**Exercise prompt:**
For each line in the data that includes "Garden", make a copy.

**Data for review:**
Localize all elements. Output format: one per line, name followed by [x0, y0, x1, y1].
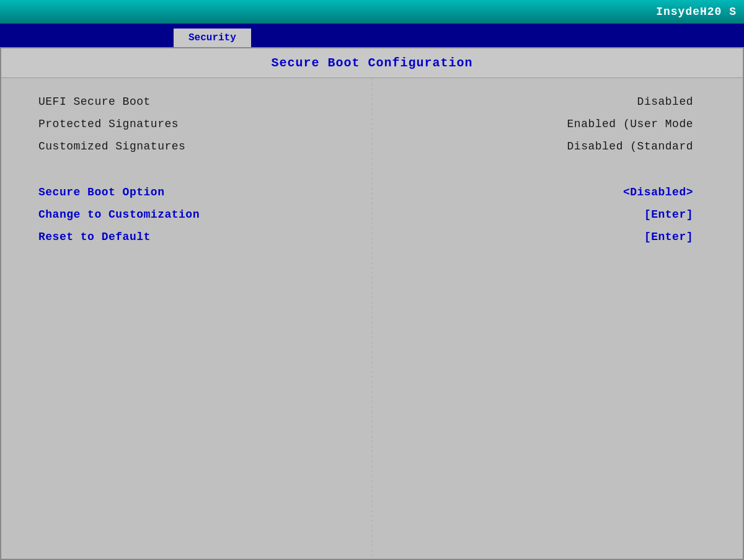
uefi-secure-boot-label: UEFI Secure Boot	[38, 96, 151, 108]
reset-to-default-label: Reset to Default	[38, 231, 151, 243]
tab-security[interactable]: Security	[174, 29, 251, 47]
protected-signatures-value: Enabled (User Mode	[567, 118, 706, 130]
top-bar: InsydeH20 S	[0, 0, 744, 24]
vertical-lines-decoration	[371, 78, 373, 559]
bios-screen: InsydeH20 S Security Secure Boot Configu…	[0, 0, 744, 560]
main-content: Secure Boot Configuration UEFI Secure Bo…	[0, 47, 744, 560]
section-title: Secure Boot Configuration	[271, 56, 472, 70]
reset-to-default-value: [Enter]	[644, 231, 706, 243]
content-wrapper: UEFI Secure Boot Disabled Protected Sign…	[1, 78, 743, 559]
change-to-customization-label: Change to Customization	[38, 208, 200, 221]
customized-signatures-value: Disabled (Standard	[567, 140, 706, 153]
section-title-bar: Secure Boot Configuration	[1, 48, 743, 78]
customized-signatures-label: Customized Signatures	[38, 140, 185, 153]
brand-label: InsydeH20 S	[656, 6, 737, 18]
protected-signatures-label: Protected Signatures	[38, 118, 179, 130]
nav-bar: Security	[0, 24, 744, 47]
secure-boot-option-label: Secure Boot Option	[38, 186, 164, 198]
uefi-secure-boot-value: Disabled	[637, 96, 706, 108]
secure-boot-option-value: <Disabled>	[623, 186, 706, 198]
change-to-customization-value: [Enter]	[644, 208, 706, 221]
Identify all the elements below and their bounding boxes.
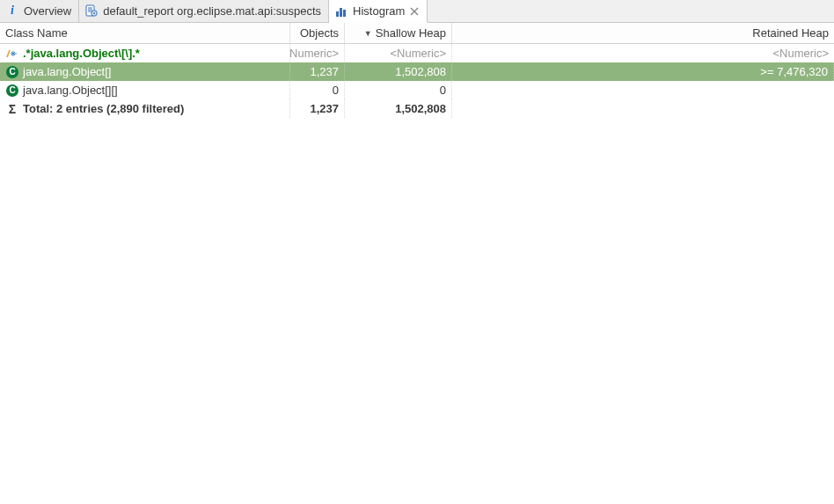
objects-cell: 1,237 (310, 65, 339, 78)
filter-regex: .*java.lang.Object\[\].* (23, 47, 140, 60)
svg-rect-6 (336, 11, 339, 17)
class-icon: C (5, 65, 19, 79)
sort-desc-icon: ▼ (364, 29, 372, 38)
total-label: Total: 2 entries (2,890 filtered) (23, 102, 184, 115)
classname-cell: java.lang.Object[] (23, 65, 111, 78)
shallow-cell: 0 (440, 84, 446, 97)
column-label: Retained Heap (752, 26, 829, 40)
filter-row[interactable]: .*java.lang.Object\[\].* <Numeric> <Nume… (0, 44, 834, 62)
table-header: Class Name Objects ▼ Shallow Heap Retain… (0, 23, 834, 44)
numeric-placeholder: <Numeric> (772, 47, 829, 60)
total-objects: 1,237 (310, 102, 339, 115)
table-row[interactable]: C java.lang.Object[] 1,237 1,502,808 >= … (0, 62, 834, 81)
svg-rect-8 (343, 10, 346, 17)
column-header-retained[interactable]: Retained Heap (452, 23, 834, 43)
column-header-classname[interactable]: Class Name (0, 23, 290, 43)
numeric-placeholder: <Numeric> (390, 47, 446, 60)
total-row: Σ Total: 2 entries (2,890 filtered) 1,23… (0, 99, 834, 118)
objects-cell: 0 (333, 84, 339, 97)
sigma-icon: Σ (5, 102, 19, 116)
column-label: Objects (300, 26, 339, 40)
tab-label: default_report org.eclipse.mat.api:suspe… (103, 4, 321, 18)
tab-default-report[interactable]: default_report org.eclipse.mat.api:suspe… (79, 0, 329, 22)
shallow-cell: 1,502,808 (395, 65, 446, 78)
tab-bar: i Overview default_report org.eclipse.ma… (0, 0, 834, 23)
tab-label: Histogram (353, 4, 405, 18)
tab-label: Overview (24, 4, 71, 18)
close-icon[interactable] (409, 6, 420, 17)
report-icon (84, 4, 99, 18)
column-label: Shallow Heap (376, 26, 446, 40)
classname-cell: java.lang.Object[][] (23, 84, 118, 97)
total-shallow: 1,502,808 (395, 102, 446, 115)
svg-point-5 (93, 12, 95, 14)
class-icon: C (5, 84, 19, 98)
regex-icon (5, 47, 19, 61)
tab-overview[interactable]: i Overview (0, 0, 79, 22)
numeric-placeholder: <Numeric> (290, 47, 339, 60)
histogram-icon (334, 4, 348, 18)
histogram-table: Class Name Objects ▼ Shallow Heap Retain… (0, 23, 834, 118)
svg-rect-7 (340, 8, 342, 17)
column-header-shallow[interactable]: ▼ Shallow Heap (345, 23, 452, 43)
column-label: Class Name (5, 26, 68, 40)
retained-cell: >= 7,476,320 (760, 65, 828, 78)
info-icon: i (5, 4, 19, 18)
table-row[interactable]: C java.lang.Object[][] 0 0 (0, 81, 834, 99)
column-header-objects[interactable]: Objects (290, 23, 345, 43)
tab-histogram[interactable]: Histogram (329, 0, 428, 23)
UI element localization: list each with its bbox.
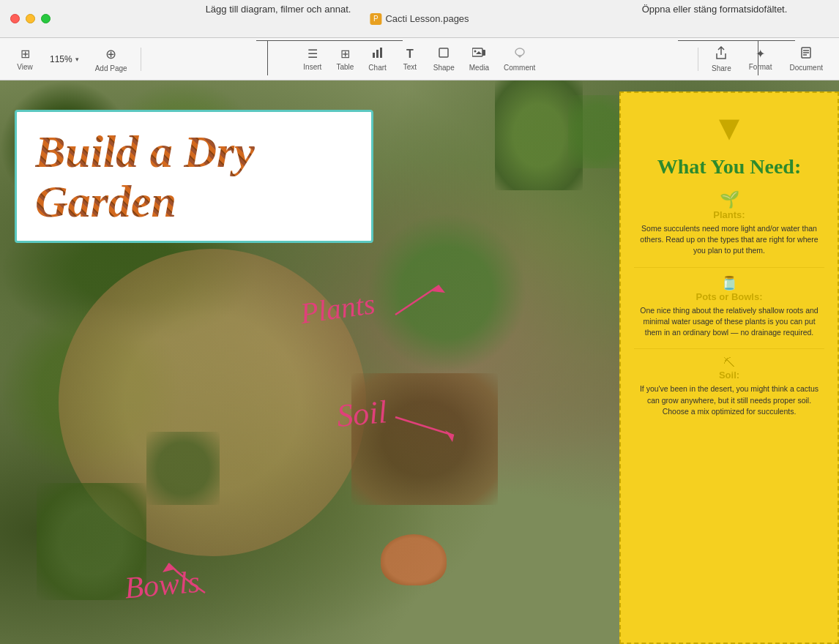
plant-patch-5 [366,212,527,373]
insert-button[interactable]: ☰ Insert [296,44,329,74]
info-arrow-icon: ▼ [634,108,824,148]
zoom-control[interactable]: 115% ▾ [44,51,85,67]
svg-point-5 [474,50,477,52]
svg-rect-7 [482,50,485,56]
insert-icon: ☰ [307,47,318,61]
shape-label: Shape [433,64,455,72]
cactus-3 [37,483,146,600]
cactus-4 [146,432,220,505]
svg-rect-0 [373,53,375,58]
svg-rect-4 [472,48,482,56]
document-icon [801,47,811,61]
media-label: Media [469,64,489,72]
canvas-area: Build a Dry Garden Plants Soil Bowls [0,80,839,644]
share-label: Share [712,64,731,72]
bowls-section-icon: 🫙 [634,275,824,291]
soil-section-text: If you've been in the desert, you might … [634,383,824,417]
window-title: P Cacti Lesson.pages [370,13,469,25]
chart-icon [372,47,384,61]
toolbar-left: ⊞ View 115% ▾ ⊕ Add Page [9,43,135,75]
format-icon: ✦ [756,47,765,61]
text-button[interactable]: T Text [394,45,426,74]
shape-icon [438,47,450,61]
media-button[interactable]: Media [462,44,496,75]
view-icon: ⊞ [20,47,30,61]
plants-section: 🌱 Plants: Some succulents need more ligh… [634,190,824,257]
svg-point-8 [515,48,524,56]
minimize-button[interactable] [26,14,35,23]
maximize-button[interactable] [41,14,51,23]
comment-button[interactable]: Comment [496,44,542,75]
svg-rect-1 [376,50,379,58]
shape-button[interactable]: Shape [426,44,462,75]
section-divider-1 [634,267,824,268]
plants-section-title: Plants: [634,209,824,220]
share-icon [716,46,726,62]
toolbar: ⊞ View 115% ▾ ⊕ Add Page ☰ Insert ⊞ Tabl… [0,38,839,80]
add-page-icon: ⊕ [105,46,116,62]
zoom-chevron-icon: ▾ [75,56,79,63]
comment-label: Comment [504,64,535,72]
soil-section-title: Soil: [634,370,824,381]
table-label: Table [336,63,354,71]
close-button[interactable] [10,14,20,23]
plants-section-text: Some succulents need more light and/or w… [634,223,824,257]
document-button[interactable]: Document [782,44,830,75]
info-title: What You Need: [634,155,824,179]
document-label: Document [789,64,823,72]
view-label: View [17,63,33,71]
table-icon: ⊞ [340,47,350,61]
window-title-text: Cacti Lesson.pages [385,13,469,24]
info-box: ▼ What You Need: 🌱 Plants: Some succulen… [619,91,839,644]
toolbar-separator-2 [698,48,698,71]
bowls-section-text: One nice thing about the relatively shal… [634,305,824,339]
format-button[interactable]: ✦ Format [742,44,780,74]
page-title: Build a Dry Garden [35,127,353,226]
bowl-prop [381,534,447,585]
svg-marker-6 [476,51,482,54]
view-button[interactable]: ⊞ View [9,44,41,74]
chart-button[interactable]: Chart [361,44,393,75]
zoom-value: 115% [50,54,72,64]
title-box[interactable]: Build a Dry Garden [15,110,373,243]
share-button[interactable]: Share [704,43,739,75]
soil-section-icon: ⛏ [634,356,824,370]
toolbar-separator-1 [141,48,141,71]
bowls-section: 🫙 Pots or Bowls: One nice thing about th… [634,275,824,339]
media-icon [472,47,485,61]
insert-label: Insert [303,63,321,71]
svg-rect-3 [439,48,448,57]
format-label: Format [749,63,772,71]
soil-section: ⛏ Soil: If you've been in the desert, yo… [634,356,824,417]
bowls-section-title: Pots or Bowls: [634,291,824,302]
comment-icon [514,47,526,61]
soil-patch [351,373,498,505]
plants-section-icon: 🌱 [634,190,824,209]
file-icon: P [370,13,381,25]
chart-label: Chart [368,64,386,72]
toolbar-right: Share ✦ Format Document [704,43,830,75]
section-divider-2 [634,348,824,349]
toolbar-center: ☰ Insert ⊞ Table Chart T Text Shape [147,44,692,75]
table-button[interactable]: ⊞ Table [329,44,361,74]
add-page-label: Add Page [95,64,127,72]
add-page-button[interactable]: ⊕ Add Page [88,43,135,75]
cactus-2 [568,95,627,168]
title-bar: P Cacti Lesson.pages [0,0,839,38]
text-label: Text [403,63,417,71]
text-icon: T [406,48,414,61]
traffic-lights [0,14,51,23]
svg-rect-2 [380,48,382,58]
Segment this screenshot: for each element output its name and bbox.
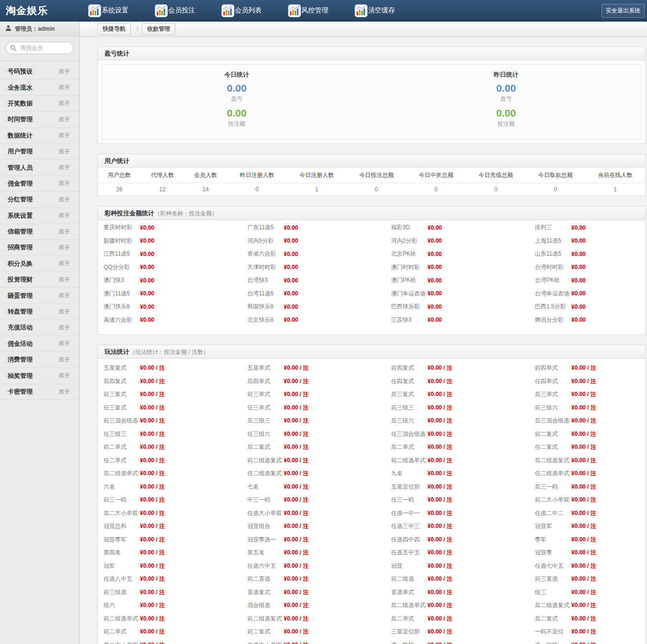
sidebar-item-5[interactable]: 用户管理展开 <box>0 144 79 160</box>
sidebar-item-14[interactable]: 砸蛋管理展开 <box>0 288 79 304</box>
yesterday-profit-value: 0.00 <box>371 82 641 94</box>
stat-cell: 冠亚组合¥0.00 / 注 <box>242 520 385 533</box>
stat-cell: 后二大小单双¥0.00 / 注 <box>98 507 242 520</box>
amount-value: ¥0.00 <box>571 290 586 297</box>
sidebar-item-9[interactable]: 系统设置展开 <box>0 208 79 224</box>
expand-toggle[interactable]: 展开 <box>58 179 70 187</box>
play-name: 组六 <box>104 601 140 609</box>
expand-toggle[interactable]: 展开 <box>58 340 70 348</box>
amount-value: ¥0.00 / 注 <box>284 628 309 636</box>
bar-chart-icon <box>288 4 301 17</box>
sidebar-item-15[interactable]: 转盘管理展开 <box>0 304 79 320</box>
user-stat-header: 用户总数 <box>98 168 141 183</box>
lottery-name: 台湾时时彩 <box>535 263 571 271</box>
expand-toggle[interactable]: 展开 <box>58 308 70 316</box>
sidebar-item-8[interactable]: 分红管理展开 <box>0 192 79 208</box>
stat-cell: 前二复式¥0.00 / 注 <box>529 428 645 441</box>
stat-cell: 澳门幸运农场¥0.00 <box>385 287 529 301</box>
stat-cell: 任四复式¥0.00 / 注 <box>385 375 529 388</box>
amount-value: ¥0.00 / 注 <box>284 522 309 530</box>
sidebar-item-label: 信箱管理 <box>8 227 33 236</box>
play-name: 冠军 <box>104 562 140 570</box>
stat-cell: 任选大小单双¥0.00 / 注 <box>242 639 385 644</box>
sidebar-item-17[interactable]: 佣金活动展开 <box>0 336 79 352</box>
expand-toggle[interactable]: 展开 <box>58 83 70 92</box>
sidebar-item-0[interactable]: 号码预设展开 <box>0 64 79 80</box>
expand-toggle[interactable]: 展开 <box>58 164 70 172</box>
expand-toggle[interactable]: 展开 <box>58 116 70 124</box>
sidebar-item-19[interactable]: 抽奖管理展开 <box>0 368 79 384</box>
nav-item-2[interactable]: 会员列表 <box>221 4 262 17</box>
play-name: 任选二中二 <box>535 509 571 517</box>
expand-toggle[interactable]: 展开 <box>58 99 70 107</box>
expand-toggle[interactable]: 展开 <box>58 196 70 204</box>
expand-toggle[interactable]: 展开 <box>58 356 70 364</box>
amount-value: ¥0.00 <box>140 251 154 258</box>
breadcrumb-item-quick-nav[interactable]: 快捷导航 <box>97 23 131 35</box>
sidebar-item-4[interactable]: 数据统计展开 <box>0 128 79 144</box>
expand-toggle[interactable]: 展开 <box>58 372 70 380</box>
amount-value: ¥0.00 / 注 <box>571 417 596 425</box>
stat-cell: 高速六合彩¥0.00 <box>98 314 242 327</box>
expand-toggle[interactable]: 展开 <box>58 259 70 268</box>
user-stat-value: 14 <box>184 183 227 196</box>
amount-value: ¥0.00 / 注 <box>427 509 452 517</box>
play-name: 任二复式 <box>535 443 571 451</box>
nav-item-1[interactable]: 会员投注 <box>155 4 195 17</box>
expand-toggle[interactable]: 展开 <box>58 388 70 396</box>
expand-toggle[interactable]: 展开 <box>58 276 70 284</box>
sidebar-item-10[interactable]: 信箱管理展开 <box>0 224 79 240</box>
logout-button[interactable]: 安全退出系统 <box>601 4 645 18</box>
sidebar-item-label: 时间管理 <box>8 115 33 124</box>
nav-item-label: 会员投注 <box>168 6 195 15</box>
expand-toggle[interactable]: 展开 <box>58 244 70 252</box>
nav-item-4[interactable]: 清空缓存 <box>355 4 395 17</box>
sidebar-item-16[interactable]: 充值活动展开 <box>0 320 79 336</box>
bar-chart-icon <box>221 4 234 17</box>
sidebar-item-13[interactable]: 投资理财展开 <box>0 272 79 288</box>
main-layout: 管理员：admin 号码预设展开业务流水展开开奖数据展开时间管理展开数据统计展开… <box>0 22 647 644</box>
sidebar-item-6[interactable]: 管理人员展开 <box>0 160 79 176</box>
sidebar-item-18[interactable]: 消费管理展开 <box>0 352 79 368</box>
play-name: 任二组选复式 <box>247 469 284 478</box>
grid-column: 福彩3D¥0.00河内2分彩¥0.00北京PK拾¥0.00澳门时时彩¥0.00澳… <box>385 221 529 327</box>
user-stats-table: 用户总数代理人数会员人数昨日注册人数今日注册人数今日投注总额今日中奖总额今日充值… <box>98 168 645 196</box>
amount-value: ¥0.00 / 注 <box>571 588 596 597</box>
play-name: 后二组选复式 <box>535 601 571 609</box>
stat-cell: 后二大小单双¥0.00 / 注 <box>98 639 242 644</box>
expand-toggle[interactable]: 展开 <box>58 292 70 300</box>
amount-value: ¥0.00 <box>427 290 442 297</box>
stat-cell: 巴西1.5分彩¥0.00 <box>529 300 645 314</box>
amount-value: ¥0.00 / 注 <box>140 509 165 517</box>
expand-toggle[interactable]: 展开 <box>58 228 70 236</box>
lottery-name: 天津时时彩 <box>247 263 284 271</box>
amount-value: ¥0.00 / 注 <box>571 549 596 557</box>
breadcrumb-item-current[interactable]: 收款管理 <box>142 23 175 35</box>
amount-value: ¥0.00 / 注 <box>140 457 165 465</box>
play-name: 五星定位胆 <box>391 483 427 491</box>
expand-toggle[interactable]: 展开 <box>58 211 70 220</box>
stat-cell: 北京快乐8¥0.00 <box>242 314 385 327</box>
expand-toggle[interactable]: 展开 <box>58 68 70 76</box>
sidebar-item-11[interactable]: 招商管理展开 <box>0 240 79 256</box>
expand-toggle[interactable]: 展开 <box>58 148 70 156</box>
sidebar-item-20[interactable]: 卡密管理展开 <box>0 384 79 400</box>
play-name: 前二组选单式 <box>104 615 140 623</box>
play-name: 前三组选 <box>104 588 140 597</box>
expand-toggle[interactable]: 展开 <box>58 324 70 332</box>
sidebar-item-7[interactable]: 佣金管理展开 <box>0 176 79 192</box>
sidebar-item-1[interactable]: 业务流水展开 <box>0 80 79 95</box>
nav-item-3[interactable]: 风控管理 <box>288 4 328 17</box>
play-name: 组三 <box>535 588 571 597</box>
sidebar-item-3[interactable]: 时间管理展开 <box>0 112 79 128</box>
admin-row: 管理员：admin <box>0 22 79 36</box>
play-name: 后三混合组选 <box>535 417 571 425</box>
expand-toggle[interactable]: 展开 <box>58 131 70 140</box>
nav-item-0[interactable]: 系统设置 <box>88 4 128 17</box>
play-name: 后二单式 <box>391 615 427 623</box>
sidebar-item-12[interactable]: 积分兑换展开 <box>0 256 79 272</box>
sidebar-item-2[interactable]: 开奖数据展开 <box>0 96 79 112</box>
amount-value: ¥0.00 / 注 <box>427 483 452 491</box>
top-nav: 系统设置会员投注会员列表风控管理清空缓存 <box>88 4 395 17</box>
amount-value: ¥0.00 / 注 <box>427 641 452 644</box>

**Response to this task:**
canvas-area: Build a Dry Garden Plants Soil Bowls [0,80,839,644]
page-title: Build a Dry Garden [35,127,353,226]
title-box[interactable]: Build a Dry Garden [15,110,373,243]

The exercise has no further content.